Anyway, if Doug is right, then my pseudo helical concept is shot....but it did give me an idea, i.e. to custom make a fitting to go inside the lens board hole, and screw the entire lens in and out....... since I only need .3mm, some tight threads might do the trick.

Rich, in short, I am building a camera whereas there the lens is fixed and no movements possible, so I am trying to come up with a method to focus the lens on the gg.

5. ## Psuedo helical focussing - possible?

focus = movement. The only option is fixed hyperfocal and heaps of f-stop

6. ## Psuedo helical focussing - possible?

Bill

Just put shims behind the lens, but on the front of the lens board. If you need movement the other way, you will have to reduce the lensboard thickness. Shim stock, either brass or steel is available from .oo1" ( .0254mm ) and thicker. Try asking a machine shop if they can supply your needs.

Richard

7. ## Psuedo helical focussing - possible?

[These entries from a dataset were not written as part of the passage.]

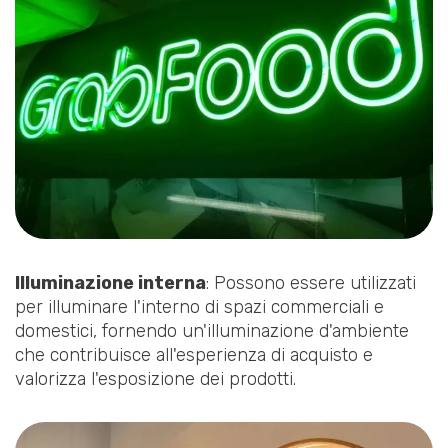
Illuminazione interna
: Possono essere utilizzati
per illuminare l'interno di spazi commerciali e
domestici, fornendo un'illuminazione d'ambiente
che contribuisce all'esperienza di acquisto e
valorizza l'esposizione dei prodotti.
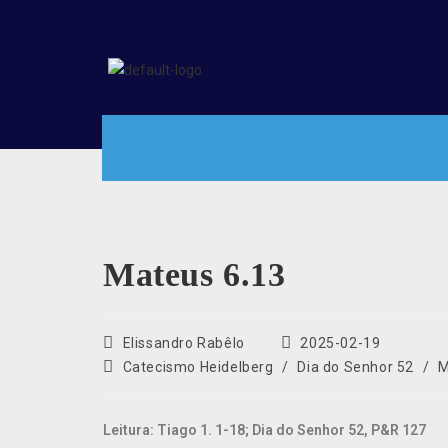
Mateus 6.13
Elissandro Rabêlo
2025-02-19
Catecismo Heidelberg
/
Dia do Senhor 52
/
M
Leitura:
Tiago 1. 1-18; Dia do Senhor 52, P&R 127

With 35mm and MF lenses, various elements in the lens move in relation to each other when you rotate the focussing ring.

8. ## Psuedo helical focussing - possible?

Bill,

Helical focusing moves the whole lens, front focusing lenses were used on folders from the 40's - 50's. By moving the elements apart it actually changes the focal length of the lens and moves the focus point.

50mm was for 35mm film; 75mm was 6x6; 105mm was 6x9; there are plenty on ebay if you want to try it out.

The antique wet plate cameras had the lenses mounted tube-in tube and moved quite a distance, a simple set screw would hold position. A helical slot thru the outer tube and the set screw to the inner would provide movement, no gear train needed.

Good luck with it.

9. ## Psuedo helical focussing - possible?

John, "focus = movement. The only option is fixed hyperfocal and heaps of f-stop"

I did strongly consider this, but its not the ideal set up, last option for sure.....

Richard, I think moving the lens (in the lens board) would be easier in the field vs. using shims of such tiny thicknesses... And yes, of all the non LF lenses I have, I never saw the entire lens move as Doug stated.... but obviously on LF lenses the helical moves entire lens.

Paul... "A helical slot thru the outer tube and the set screw to the inner would provide movement, no gear train needed."

I keep reading this but don't get it. What's wrong with a simple threaded fitting going through the lens board.... a simple twist of the lens, maybe one revolution, will give me the full .3mm focus adjustment I need? Is your concept just a simple push/pull, like telescoping rail? Sorry I am not seeing the advantage, can you please elaborate... TYIA

10. ## Psuedo helical focussing - possible?

"A simple threaded fitting" - needs to be firmly and precisely attached to the lens board so that the movement doesn't change the precise position of the lens that must be strictly parallel to the film plane. This is why helical focusing mounts are expensive - they are a piece of fine mechanics. And yes, even helical focusing on 35 mm SLR moves the whole lens... Your concept of "in between" focusing lens cells is indeed an idea of a smoker.